Would anyone know a nice calculator link on the web?

 I need to compare costs of a 5 year tracker mortgage vs another variable and its not easy without collecting huge amount of data points

 Thanks


----------



## PadKiss (27 Nov 2013)

The best on line is the myhome calculator just google mortgage calculator and u will find it Padraic


----------



## Brendan Burgess (28 Nov 2013)

Raging Bull said:


> I need to compare costs of a 5 year tracker mortgage vs another variable and its not easy without collecting huge amount of data points
> 
> Thanks



Hi Raging Bull

I suspect that you are approaching this problem the wrong way. 

If you want to compare two different mortgage products, you need to look at the annual interest cost only. If you are doing something more complicated, you are probably ignoring the time value of money. 

I use http://www.loanclc.com/  which is the simplest and is suitable for most purposes.  I use http://www.drcalculator.com/mortgage/  when I need to know what the balance outstanding after, say, 5 years, is.

If you want to specify the problem in a bit more detail, I will suggest how you would approach an answer to it.


----------



## Raging Bull (28 Nov 2013)

Thanks for these. 

 Im doing a painful exercise trying to work it the extra interest made for not being on a tracker. The spread between tracker and variable is cerca 3% so I reckon last year it cost me 9k for not being on the tracker....final number will be ugly


----------



## Brendan Burgess (28 Nov 2013)

Are you making an actual claim for a refund?
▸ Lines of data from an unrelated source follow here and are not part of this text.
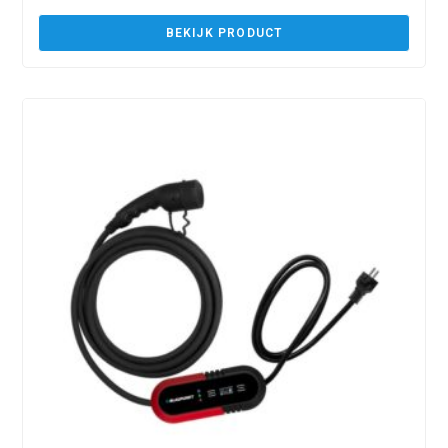
BEKIJK PRODUCT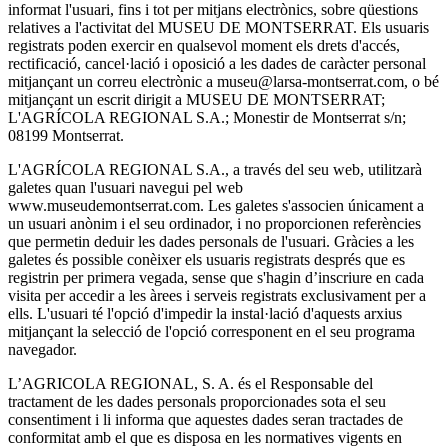
informat l'usuari, fins i tot per mitjans electrònics, sobre qüestions
relatives a l'activitat del MUSEU DE MONTSERRAT. Els usuaris
registrats poden exercir en qualsevol moment els drets d'accés,
rectificació, cancel·lació i oposició a les dades de caràcter personal
mitjançant un correu electrònic a museu@larsa-montserrat.com, o bé
mitjançant un escrit dirigit a MUSEU DE MONTSERRAT;
L'AGRÍCOLA REGIONAL S.A.; Monestir de Montserrat s/n;
08199 Montserrat.
L'AGRÍCOLA REGIONAL S.A., a través del seu web, utilitzarà
galetes quan l'usuari navegui pel web
www.museudemontserrat.com. Les galetes s'associen únicament a
un usuari anònim i el seu ordinador, i no proporcionen referències
que permetin deduir les dades personals de l'usuari. Gràcies a les
galetes és possible conèixer els usuaris registrats després que es
registrin per primera vegada, sense que s'hagin d’inscriure en cada
visita per accedir a les àrees i serveis registrats exclusivament per a
ells. L'usuari té l'opció d'impedir la instal·lació d'aquests arxius
mitjançant la selecció de l'opció corresponent en el seu programa
navegador.
L’AGRICOLA REGIONAL, S. A. és el Responsable del
tractament de les dades personals proporcionades sota el seu
consentiment i li informa que aquestes dades seran tractades de
conformitat amb el que es disposa en les normatives vigents en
If so, the process would be quite different. 

Working out the additional cost of not being on a tracker into the future is a bit more difficult.  You should work out the Net Present Value. I suggest the following. 

For example, the repayments on €100,000 @ 1.5% over 20 years are €482 per month. 
The repayments on €76,000 @ 1.5% over 20 years are also, €482 per month. 

So the cost in today's money is around €24,000. 

It's a bit more complicated that that, but you are only making an estimate and that would be the rough ball park. 

Brendan


----------



## Raging Bull (28 Nov 2013)

I'm trying to negotiate a solution through MARP. Basically wasn't given a tracker when I asked for it. I reckon over last few years its cost me 40k in extra interest. Precision is not easy as balance is moving also.

 I would be looking to get reinstated to tracker as part of solution but to predict the future regarding rates spread over remainder of contract will be impossible. 

 NPV is a good idea though. Thanks


----------



## Joe_90 (28 Nov 2013)

Raging Bull said:


> IBasically wasn't given a tracker when I asked for it.



Not an easy exercise.

What do you mean wasn't given a tracker?  If you signed for a variable mortgage is there an argument to say they did not give you what you asked for. 

I'm asking not telling.


----------